Anyone else have a species that isn’t common but distinctive, but also no one bothers to ID it, so you’re stuck with non-research grade observations because you’re one of the only people bothering to ID it?
Because oh man there’s one mushroom I have that problem with and its driving me nuts XD
Can you @mention off the leaderboard?
Could you teach us how to ID the species, whatever it is? Maybe mention an off-iNaturalist site (or even a book, gasp!) that gives characters for ID? It’s Friday here and time to learn a new species to ID!
I feel your pain about people blindly agreeing, I avoid making suggestions if I’m not very confident because of this as well.
That said, I don’t know that people are always blindly agreeing. I extend that sort of caution to my own observations, so sometimes if I’m only 99% sure I’ll use whatever I’m certain about as my initial ID. When someone comes along and suggests whatever I was only 99% sure about, I’ll then consider it more closely and agree. I’m sorry if this is annoying, I’m just not very confident about this yet so I tend to err on the side of caution.
Hah, fair enough! I honestly just didn’t think about it, since its a species with less than 500 observations - Sutorius eximius is the species, specifically
https://boletes.wpamushroomclub.org/product/tylopilus-eximius/#lightbox/1/ this page does a pretty decent job of going over them. Key identifiers
-dark chocolate brown pores, young buttons they look almost black: This is a fairly good identifier, there are very few boletes with pore surfaces this dark and they usually tend towards reddish-brown not chocolate brown.
-dark brown cap, can have a whitish bloom when young, smooth surface
-purplish-brown stem with scabers (scabers are basically like…little dark dots of raised flesh on the stem
-Spore print: reddish-brown to amber according to my book, though IMHO not necessary for IDs and I don’t think any of the observations on iNat have an attached spore print. (at least not that I’ve seen)
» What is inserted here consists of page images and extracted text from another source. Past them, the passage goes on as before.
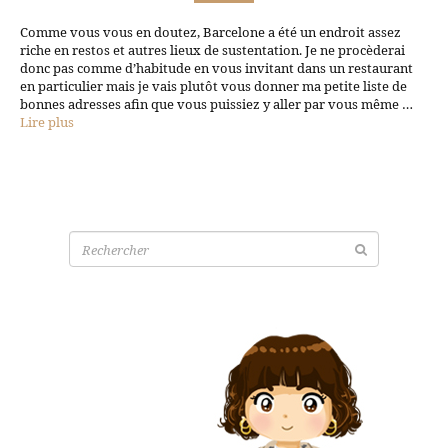
Comme vous vous en doutez, Barcelone a été un endroit assez
riche en restos et autres lieux de sustentation. Je ne procèderai
donc pas comme d’habitude en vous invitant dans un restaurant
en particulier mais je vais plutôt vous donner ma petite liste de
bonnes adresses afin que vous puissiez y aller par vous même …
Lire plus
Recherche
pour:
-Flesh, when cut, bruises reddish brown to purple
-Mychorrhizal with conifers, especially hemlock
and a few pictures
See how the stalks look dotted?
This shows the color of the bruising
There is another species in this genus described from Australia (S. australiensis) and one from China (S.subrufus) - and a few others, if you look at the taxonomic tree on iNat - but overall the genus seems relatively poorly documented. Seriously, just look at how few observations there are on the taxonomic list https://www.inaturalist.org/taxa/504376-Sutorius
I would be cautious IDing anything to species level that isn’t in the Americas, anything in Asia/Australia region is probably one of the other species.
I don’t know if this should get its own thread, but it’s something that’s come up during my IDing efforts, so here it is.
What (if anything) should people do if a user changes an observation’s photo to something else entirely?
I noticed one user’s observations were captioned as including certain animals and the initial IDs backed this up, but they didn’t seem to be visible in the pictures at all, leading to conflicting IDs and the observations getting “stuck”. One user chimed in to say the pictures had been changed between the initial IDs and the more recent ones, hence the confusion. The new pictures just show the general area.
If it makes a difference, I don’t think this was malicious at all. The user who made these observations seems like an older person, and maybe not very tech-savvy, so it could have been an accident.
What (if anything) would be the right thing to do here? Thank you :)
The IDs should reflect the evidence provided. I’d suggest @ mentioning the other identifiers and let them know the photo has been changed and that they should re-evaluate their IDs.